The mangrove grove (or any shallow water) situation is one where charts alone could be tricky, because a printed chart has to make assumptions about water level that may not be true at the time you are paddling there.

You also have some advantages when in more open water with big topographic features in sight - an island with a distinct dome, or a shoreline with a point of high elevation. In the midcoast region of Maine, for example, on a somewhat clear day you can see the Camden Hills, do quick work with your compass and chart and spot your locations pretty well. That is not an option when all you can see is the next overhanging tree limb.

Both…
Like many others here I use both…but I am often amazed how many people don’t know how to use a compass.

More and more I find if it’s not digital or runs on a battery don’t know how to read them.



Actually I see much the same with wrist watches…lots of people don’t know how to read them…kinda spooky.

agree 100%
I definitely use my compasses more often when kayaking. The GPS is mostly an emergency backup. Most kayak navigation is done in 1-2 mile increments, hopping from one island to another, or one headland to the next. You’re piloting more than navigating.



On our sailboat, we have a fixed mount GPS chart plotter, with a 4"x5" screen. It’s really valuable and easy to use, and it’s quicker and more accurate to navigate that way rather than by chart and parallel rules alone.
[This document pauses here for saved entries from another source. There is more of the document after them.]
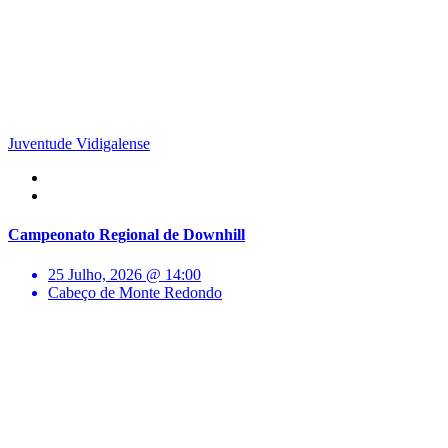
Juventude Vidigalense
Campeonato Regional de Downhill
25 Julho, 2026 @ 14:00
Cabeço de Monte Redondo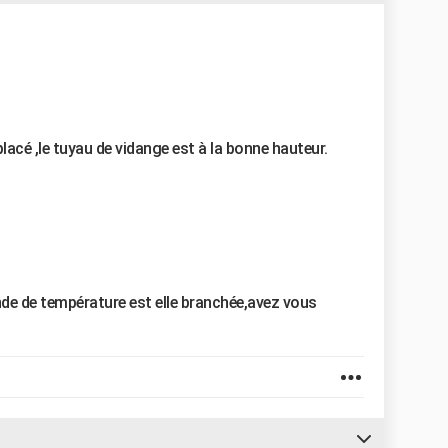
lacé ,le tuyau de vidange est à la bonne hauteur.
e de température est elle branchée,avez vous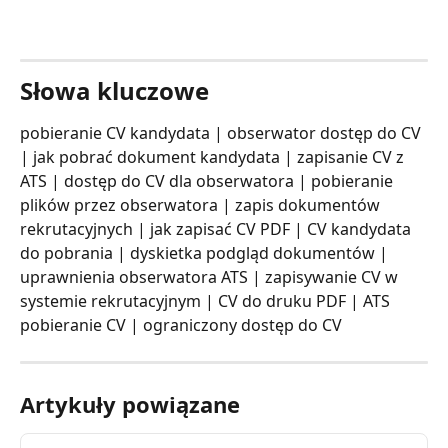
Słowa kluczowe
pobieranie CV kandydata | obserwator dostęp do CV 
| jak pobrać dokument kandydata | zapisanie CV z 
ATS | dostęp do CV dla obserwatora | pobieranie 
plików przez obserwatora | zapis dokumentów 
rekrutacyjnych | jak zapisać CV PDF | CV kandydata 
do pobrania | dyskietka podgląd dokumentów | 
uprawnienia obserwatora ATS | zapisywanie CV w 
systemie rekrutacyjnym | CV do druku PDF | ATS 
pobieranie CV | ograniczony dostęp do CV
Artykuły powiązane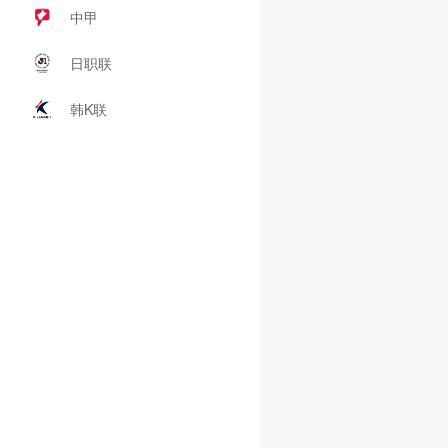
中甲
日职联
韩K联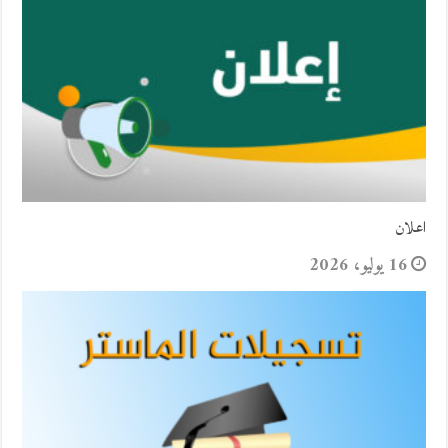
اعلان
16 يوليو، 2026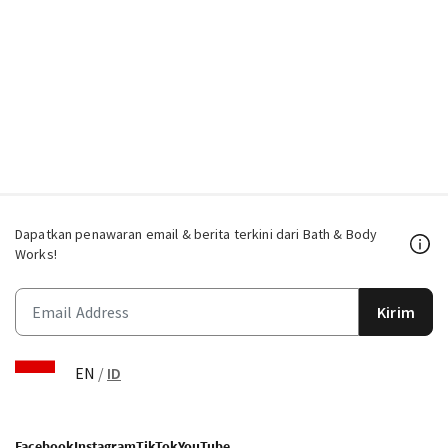
Dapatkan penawaran email & berita terkini dari Bath & Body
Works!
Kirim
EN
/
ID
Facebook
Instagram
TikTok
YouTube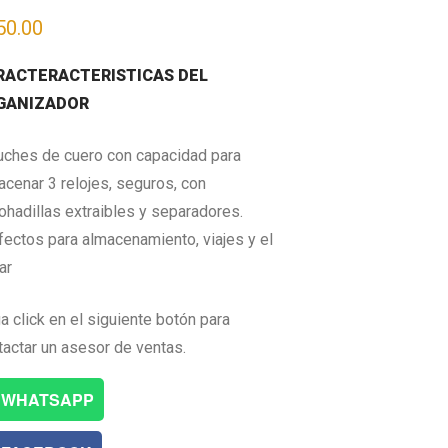
50.00
RACTERACTERISTICAS DEL
GANIZADOR
uches de cuero con capacidad para
acenar 3 relojes, seguros, con
ohadillas extraibles y separadores.
fectos para almacenamiento, viajes y el
ar
a click en el siguiente botón para
tactar un asesor de ventas.
WHATSAPP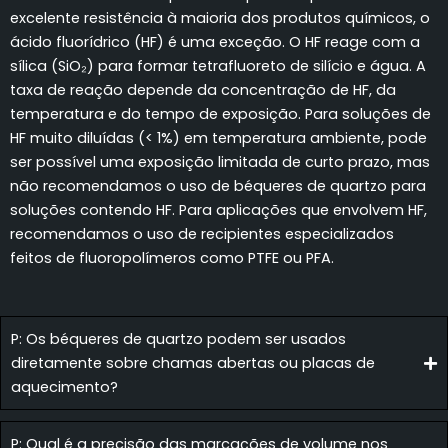
excelente resistência à maioria dos produtos químicos, o
ácido fluorídrico (HF) é uma exceção. O HF reage com a
sílica (SiO₂) para formar tetrafluoreto de silício e água. A
taxa de reação depende da concentração de HF, da
temperatura e do tempo de exposição. Para soluções de
HF muito diluídas (< 1%) em temperatura ambiente, pode
ser possível uma exposição limitada de curto prazo, mas
não recomendamos o uso de béqueres de quartzo para
soluções contendo HF. Para aplicações que envolvem HF,
recomendamos o uso de recipientes especializados
feitos de fluoropolímeros como PTFE ou PFA.
P: Os béqueres de quartzo podem ser usados
diretamente sobre chamas abertas ou placas de
aquecimento?
P: Qual é a precisão das marcações de volume nos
Also, in a sailboat with 5’ draft, it matters that I know EXACTLY where I am relative to invisible underwater features. However, when I’m steering, I always steer by compass because it’s a much more accurate way to steer. If you allow a novice sailor to steer by staring at the GPS, they will invariably zig zag around the rhumb line.



When kayaking I need to know my position more generally, and usually in reference to visible objects, not underwater ledges as much. My handheld GPS has a screen that is about 2" by 2". It’s great for getting coordinates, but its use as a plotter is extremely limited at that small scale. You just can’t see the big picture that you need to keep in mind when navigating.



Stay limber with a chart and compass when kayaking, because personally I think it’s quicker when you’re good at it. When absolute accuracy is needed (as in a mayday scenario, or during a very difficult crossing in the fog) then the GPS is good to have. But I think relying on GPS all the time, even if you have a nice big handheld that is useful as a plotter, must lead to losing some of those valuable chart and compass skills.

i am old school
and use almost solely my compass and maps, but have the gps for backup/emergencies/featureless areas… lot of good posts here on it, but both is the way to go… like so many others said batteries/electronics fail miserablly at the worst poss times always, be prepared, lol be a boyscout :wink:

compass!!!
Compass not only makes you observe and study what you are seeing in order to navigate. A GPS is like someone telling you what you are seeing and observing.

Ive paddled 35 years and never used a GPS only in my car!